What Happens Now

If the tests show that you do have cancer, your case will be given to an oncologist, a doctor who specializes in cancer treatments. You will probably also be referred to a surgeon. These doctors will discuss the treatment that is best for you. We understand that even if you are partly expecting it, being told that you do have breast cancer is a terrible shock.

Most women say they feel a mixture of terror, anger and despair.  They often think they are going to die. They ask “Why Me?” and “What did I do wrong?” They wonder how they can possibly tell their family and friends that they have cancer, and they worry what will happen to those closest to them. Again, these are all normal reactions. Give yourself time to process your emotions and have someone that will listen to you.

Added to some or all of these things, you will probably have to face traveling away from home for some or all of your treatments, depending the course of action that is determined for your cancer.  Then, there is trying to understand what is happening to you and the many words you have never heard before, at a time when it is hard to take anything in. Having someone with you at all your appointments is important to hear what is being said, provide you support and are able to ask questions when you become overwhelmed.

At this point try and remember that up to 90% of women survive breast cancer for five years or longer. Many women are completely cured and others may live with cancer for years and still enjoy a good quality of life.

We suggest that you try and keep in mind these things:

  • Your feelings are completely normal in the circumstances.  Allow yourself to feel them.  Cry.  Shout.  Talk about how you feel.  Be kind to yourself and take time to do the things that make you feel good like taking a walk outdoors, sewing, painting, yoga etc. See the experience of other northern women here and if, you need someone to talk to contact us or check out Your Supports & Services
  • You will suddenly be faced with lots of decisions and information, at a time when it is hard to take in even the simplest things. Breathe, you are not alone.

Some things to help you cope with this are:

Contact NWT Cancer Nurse Navigators for help identifying appropriate resources, including a copy of a Survivor Care Plan (SCP). If they have not contacted you yet, please contact them first.  Phone: 866-313-7989 or email: cancer_navigator@gov.nt.ca  (link: to why use SCP’s)
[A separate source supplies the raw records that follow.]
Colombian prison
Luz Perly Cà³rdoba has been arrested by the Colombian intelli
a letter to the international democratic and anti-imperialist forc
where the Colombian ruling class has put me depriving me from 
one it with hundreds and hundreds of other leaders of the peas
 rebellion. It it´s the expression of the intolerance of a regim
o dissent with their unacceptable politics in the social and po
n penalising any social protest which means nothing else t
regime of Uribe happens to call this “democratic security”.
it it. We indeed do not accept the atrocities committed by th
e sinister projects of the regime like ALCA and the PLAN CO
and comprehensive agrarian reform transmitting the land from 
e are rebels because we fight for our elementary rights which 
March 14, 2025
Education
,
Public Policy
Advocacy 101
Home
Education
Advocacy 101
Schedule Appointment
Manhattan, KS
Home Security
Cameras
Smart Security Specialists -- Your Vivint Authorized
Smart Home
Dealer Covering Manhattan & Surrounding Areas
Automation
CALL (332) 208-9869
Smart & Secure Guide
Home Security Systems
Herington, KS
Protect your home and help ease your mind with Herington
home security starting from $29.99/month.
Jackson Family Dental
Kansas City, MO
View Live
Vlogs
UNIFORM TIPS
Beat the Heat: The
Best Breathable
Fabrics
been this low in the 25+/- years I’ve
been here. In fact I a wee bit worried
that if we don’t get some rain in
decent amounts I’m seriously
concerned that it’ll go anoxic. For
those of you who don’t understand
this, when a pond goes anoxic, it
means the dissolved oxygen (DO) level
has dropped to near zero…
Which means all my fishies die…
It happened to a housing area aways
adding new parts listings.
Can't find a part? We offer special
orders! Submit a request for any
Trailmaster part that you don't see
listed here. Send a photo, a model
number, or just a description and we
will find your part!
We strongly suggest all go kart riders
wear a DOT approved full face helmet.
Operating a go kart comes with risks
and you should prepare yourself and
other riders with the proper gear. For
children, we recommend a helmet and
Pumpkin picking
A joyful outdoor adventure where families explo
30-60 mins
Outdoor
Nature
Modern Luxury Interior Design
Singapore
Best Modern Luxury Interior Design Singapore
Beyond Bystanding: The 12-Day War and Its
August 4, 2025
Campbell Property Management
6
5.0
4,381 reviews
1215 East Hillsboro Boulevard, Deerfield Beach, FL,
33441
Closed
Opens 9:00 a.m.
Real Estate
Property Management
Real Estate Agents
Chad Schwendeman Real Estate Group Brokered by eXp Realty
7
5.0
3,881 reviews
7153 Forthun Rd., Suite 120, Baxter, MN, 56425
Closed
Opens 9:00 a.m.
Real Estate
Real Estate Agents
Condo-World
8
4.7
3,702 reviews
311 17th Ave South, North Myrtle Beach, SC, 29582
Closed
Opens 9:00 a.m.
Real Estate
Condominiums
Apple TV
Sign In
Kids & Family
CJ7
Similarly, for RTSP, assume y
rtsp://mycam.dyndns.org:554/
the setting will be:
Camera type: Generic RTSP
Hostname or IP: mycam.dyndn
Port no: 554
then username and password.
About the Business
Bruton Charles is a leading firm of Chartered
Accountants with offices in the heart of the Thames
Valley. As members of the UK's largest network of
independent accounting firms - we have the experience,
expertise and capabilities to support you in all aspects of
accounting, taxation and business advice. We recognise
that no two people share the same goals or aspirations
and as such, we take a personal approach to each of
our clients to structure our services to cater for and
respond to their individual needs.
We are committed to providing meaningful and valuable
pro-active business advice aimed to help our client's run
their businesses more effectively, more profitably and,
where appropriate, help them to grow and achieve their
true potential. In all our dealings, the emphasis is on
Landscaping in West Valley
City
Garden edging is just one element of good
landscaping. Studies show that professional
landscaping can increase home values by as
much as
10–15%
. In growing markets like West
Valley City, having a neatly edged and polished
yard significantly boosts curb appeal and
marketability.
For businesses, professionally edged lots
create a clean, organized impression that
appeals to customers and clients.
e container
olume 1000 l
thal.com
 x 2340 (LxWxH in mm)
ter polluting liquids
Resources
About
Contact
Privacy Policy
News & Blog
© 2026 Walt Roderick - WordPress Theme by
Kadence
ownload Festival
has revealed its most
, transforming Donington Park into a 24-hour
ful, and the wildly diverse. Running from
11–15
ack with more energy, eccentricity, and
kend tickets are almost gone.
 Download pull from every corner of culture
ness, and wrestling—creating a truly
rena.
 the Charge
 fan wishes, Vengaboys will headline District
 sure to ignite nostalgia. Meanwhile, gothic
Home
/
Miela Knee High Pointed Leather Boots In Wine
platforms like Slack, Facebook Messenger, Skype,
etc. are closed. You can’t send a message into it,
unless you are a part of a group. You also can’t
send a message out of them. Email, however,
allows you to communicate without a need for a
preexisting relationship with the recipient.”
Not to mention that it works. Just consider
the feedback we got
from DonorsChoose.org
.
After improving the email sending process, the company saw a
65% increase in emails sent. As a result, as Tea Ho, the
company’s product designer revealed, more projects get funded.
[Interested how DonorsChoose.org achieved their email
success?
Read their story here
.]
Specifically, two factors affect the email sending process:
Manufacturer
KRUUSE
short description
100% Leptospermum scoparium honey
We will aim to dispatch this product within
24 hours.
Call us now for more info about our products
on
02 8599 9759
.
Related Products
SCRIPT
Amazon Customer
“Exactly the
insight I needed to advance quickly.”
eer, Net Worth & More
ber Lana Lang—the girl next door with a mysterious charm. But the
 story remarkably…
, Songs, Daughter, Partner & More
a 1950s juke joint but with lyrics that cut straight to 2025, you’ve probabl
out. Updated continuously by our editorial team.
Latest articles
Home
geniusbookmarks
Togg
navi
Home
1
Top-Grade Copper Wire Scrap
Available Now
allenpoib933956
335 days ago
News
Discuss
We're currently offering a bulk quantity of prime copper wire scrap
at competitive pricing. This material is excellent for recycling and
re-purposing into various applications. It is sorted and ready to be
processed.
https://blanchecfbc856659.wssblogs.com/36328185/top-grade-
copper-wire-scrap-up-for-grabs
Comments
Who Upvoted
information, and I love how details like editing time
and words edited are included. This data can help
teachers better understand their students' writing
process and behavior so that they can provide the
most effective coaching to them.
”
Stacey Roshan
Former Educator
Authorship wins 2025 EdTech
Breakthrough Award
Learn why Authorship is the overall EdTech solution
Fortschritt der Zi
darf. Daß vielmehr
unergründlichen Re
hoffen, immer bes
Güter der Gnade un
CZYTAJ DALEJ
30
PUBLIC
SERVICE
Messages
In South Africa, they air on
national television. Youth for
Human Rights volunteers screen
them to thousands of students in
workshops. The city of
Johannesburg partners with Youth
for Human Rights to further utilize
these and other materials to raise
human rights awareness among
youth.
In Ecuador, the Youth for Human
  • You are going to hear and read a lot of unfamiliar words connected with cancer and its treatment, see Unfamiliar Words to help with clarifying these words.
  • Leaflets, books, videos and credible websites also have a lot of useful information.  Reading or watching videos before your appointments may help you to think about what you want to ask the doctors in your particular case.
  • We strongly advise that you use Survivor Care Plan (SCP) or at the very least a journal or binder, that is a record of all your appointments and discussions with your health care team, including phone calls.  Here you can make notes of what has been said and by whom. You can also use this to record such things as side effects and how you are feeling, and questions you want to ask. In fact, you can write in it anything you want as well as use it to keep leaflets, reminders of appointments etc.  The Cancer Nurse Navigators have SCPs specially designed for the cancer journey, please email or call if you would like one. The Navigators or your local Community Health Representative can also help you with this.
  • Take your SCP to every appointment.  You may see different doctors and you will be able to show one doctor what a previous doctor said.
  • Make notes or record questions you want to ask and take them with you to appointments.  Do not be shy about looking at your notes and asking any questions, it is your appointment time to do this.
  • Take someone, known as a medical escort, with you to appointments, who can write things down or record them and ask questions for you if you are unable. Alberta Health offers an app (MyCare Conversations App –Google Play Store/iTunes) that you can use to record conversations with your health care providers.
  • Even people who speak good English struggle with medical language so, if English is not your first language, consider asking your health provider for an interpreter. 
  • Never be afraid to say that you don’t understand something and ask for something to be repeated, or explained again, or written down, until you do understand it.
  • Appointments are stressful and it makes sense that you may not think of everything you wanted to ask or you may have forgotten to ask about something. At your appointments, ask for a phone number or email so that you can follow up on things if you need more information or want to ask more questions.